A couple of months later, section 377 was ruled out by the Supreme Court of India. Many like Raja finally found courage in coming out of their closets. But even after that, the LGBT rights in India are looked at as some kind of “taboo subject” to talk about by many. I still see many who ignore to face it and also inflict mental torture to the ones who decide to come out. I still feel a helpless rage within me when I see friends of mine in pain because of who they are. Many even give in and take their own lives. Don’t they have the right to live the way they are? And can’t we accept them the way they are? I knew I had to pick up my camera and tell their story! This is the film I have been wanting to make for long! This is the film which liberated me as a person first and then as a filmmaker. This is not only my most personal film, but also a catharsis for me! I HAD TO MAKE IT HAPPEN!

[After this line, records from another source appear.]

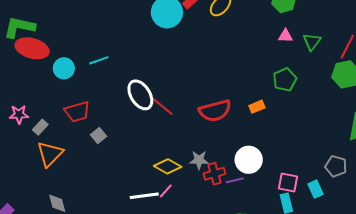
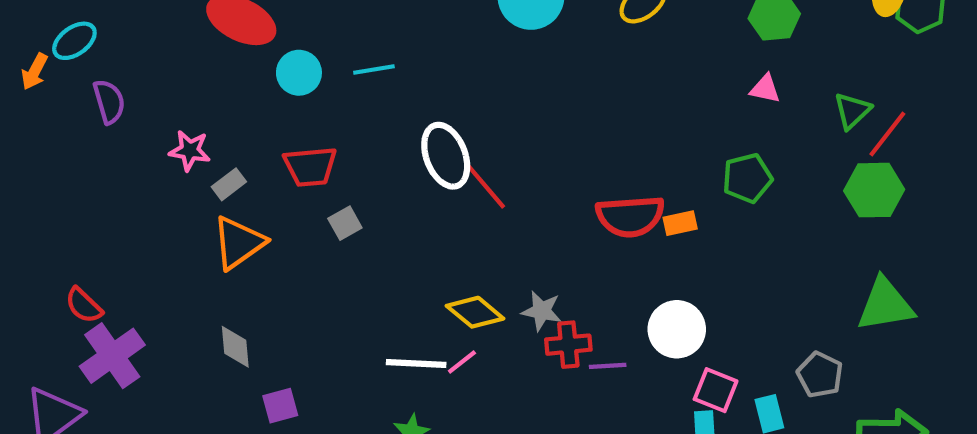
green triangle: (312, 42) -> (852, 111), moved
red semicircle: (215, 111) -> (630, 216), moved
white circle: (249, 160) -> (677, 329), moved

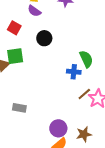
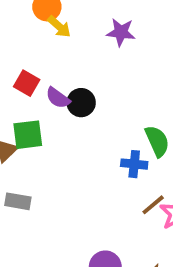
purple semicircle: (34, 11) -> (58, 98), moved
gray rectangle: (19, 108) -> (18, 201), moved

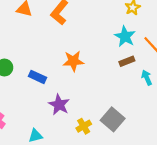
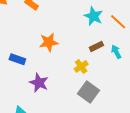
brown rectangle: (127, 61) -> (96, 46), moved
yellow cross: (84, 126) -> (81, 66), moved

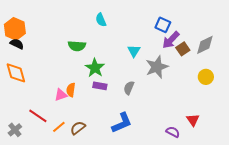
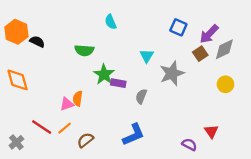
purple arrow: (171, 40) -> (209, 34), moved
black semicircle: (17, 44) -> (37, 42), moved
purple rectangle: (100, 86) -> (118, 83), moved
orange line: (59, 127) -> (65, 128), moved

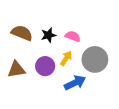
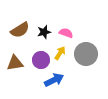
brown semicircle: (22, 33) -> (20, 30), turned 126
blue arrow: (75, 83) -> (54, 80), moved

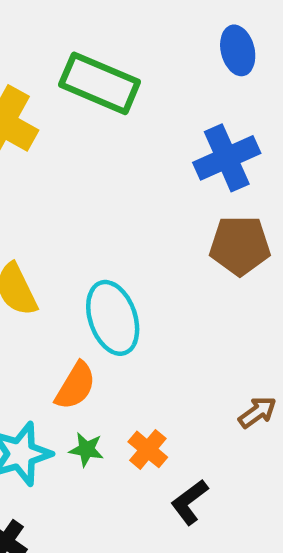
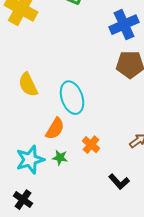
orange cross: (148, 449) -> (91, 145), moved
black L-shape: (189, 502) -> (119, 182), moved, turned -95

Hailing from a small Indian town, Tathagata has always believed in telling stories of people from different social backgrounds. People who do not have a voice of their own. Having completed his Mass Communication and Videography B.Sc from St. Xavier’s College, Kolkata and then his post-graduation from Vancouver Film School in Writing for Film and Television, he has been constantly at his craft of film-making for the past 8 years.
Tathagata writes for various leading web film magazines as well about cinema and film making. His articles have been published in some of the leading web film magazines of India too like Jamuura. His detective novel “Senilar Sonket” got published in the Kolkata International Book Fair 2016 in February. He has also directed numerous commercials, music videos and written screenplays for several projects.
His last short “The Demon”(Doitto) has traveled to more than 25 major international film festivals, competing for Best Short and has won 4 awards.